Lara graduated on June 3 from Crockett High School in Austin. The 17-year-old's tweet read, "Valedictorian, 4.5GPA, full tuition paid for at UT, 13 cords/medals, nice legs, oh and I'm undocumented."
Because of the backlash, she deleted her account a few hours after posting the message. She spoke out again Wednesday to the Austin American-Statesman saying she didn't intend to cause offense.
"My tweet wasn't made to mock anyone. I just wanted to show that no matter what barriers you have in front of you, you can still succeed," Lara said.
University of Texas spokesman Gary Susswein said privacy laws prevent the university from discussing individual students but stated that, under state law, Texas universities have for decades granted two-semester tuition waivers to valedictorians of Texas public high schools without regard to their residency status.

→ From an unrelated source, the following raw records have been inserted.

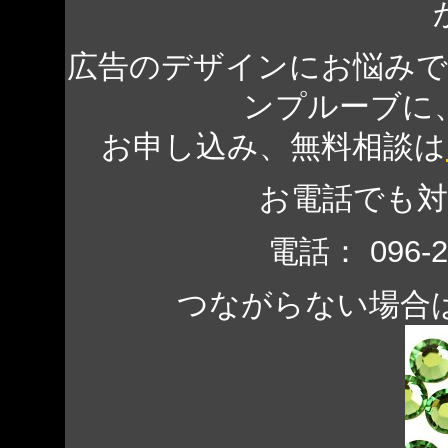
広告のデザインにお悩み
ンプルーブに
お申し込み、無料相談は
お電話でも
電話： 096-
つながらない場合は、 0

He noted state law also doesn't distinguish between documented and undocumented applicants in admissions or financial aid decisions.
Lara has deportation protection through the Deferred Action for Childhood Arrivals, or DACA, program which applies to immigrants who were brought into the U.S. illegally as children. It allows them to work and study in the U.S. The status is initially granted for two years and must be renewed.
Lara, who has lived in the U.S. most of her life, told the newspaper that one of her greatest hardships is overcoming "the stereotype of people like me."